The Orange

Reader: Many years ago, Susannah Heschel attended a feminist seder where bread was placed on the seder plate, a reaction to a rebbetzin who had claimed lesbians had no more place in Judaism than bread crusts have at a seder.

“Bread on the seder plate… renders everything chametz, and its symbolism suggests that being lesbian is transgressive, violating Judaism.”

So at her next seder, she chose an orange as a symbol of inclusion of gays and lesbians and others who are marginalized within the Jewish community. She offered the orange as a symbol of the fruitfulness for all Jews when LGBTQ members are contributing and active participants in Jewish life.

In addition, each orange segment had a few seeds that had to be spit out--a gesture of spitting out, repudiating the homophobia of Judaism.

“I felt that an orange was suggestive of something else: the fruitfulness for all Jews when lesbians and gay men are contributing and active members of Jewish life.”

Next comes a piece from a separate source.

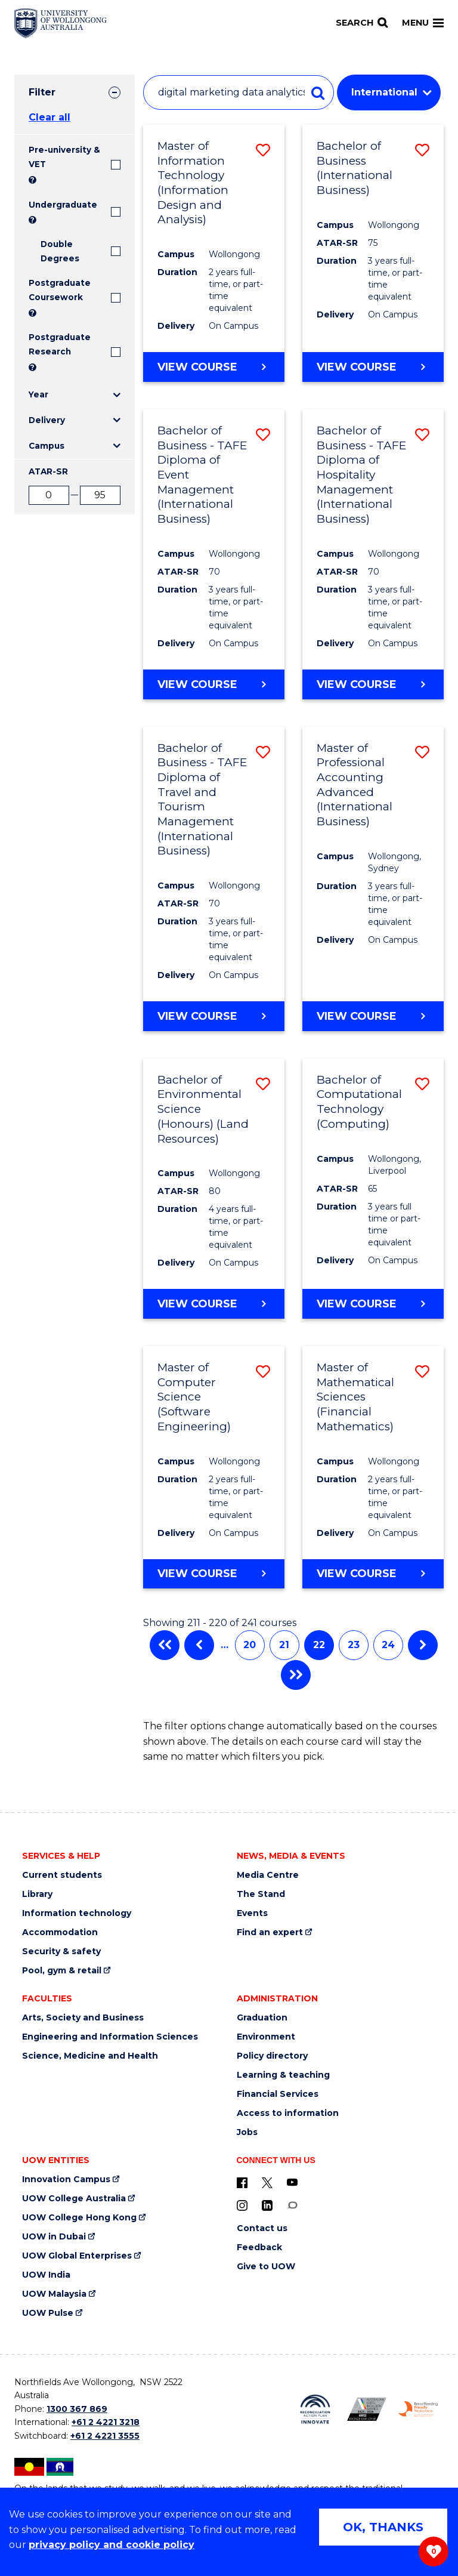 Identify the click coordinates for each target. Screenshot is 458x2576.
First (165, 1645)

"Somehow, though, the typical patriarchal maneuver occurred: My idea of an orange and my intention of affirming lesbians and gay men were transformed. Now the story circulates that a man said to me that a woman belongs on the bimah as an orange on the seder plate. A woman's words are attributed to a man, and the affirmation of lesbians and gay men is erased. Isn't that precisely what's happened over the centuries to women's ideas?"

-- Susannah Heschel

We peel the orange and everyone gets a slice.

Together, we recite: 

Barukh ata Adonai eloheinu melech ha’olam borei p’ri ha-eitz

Blessed are you, Lord our god, Ruler of the universe, who creates the fruit of the is a universal tree.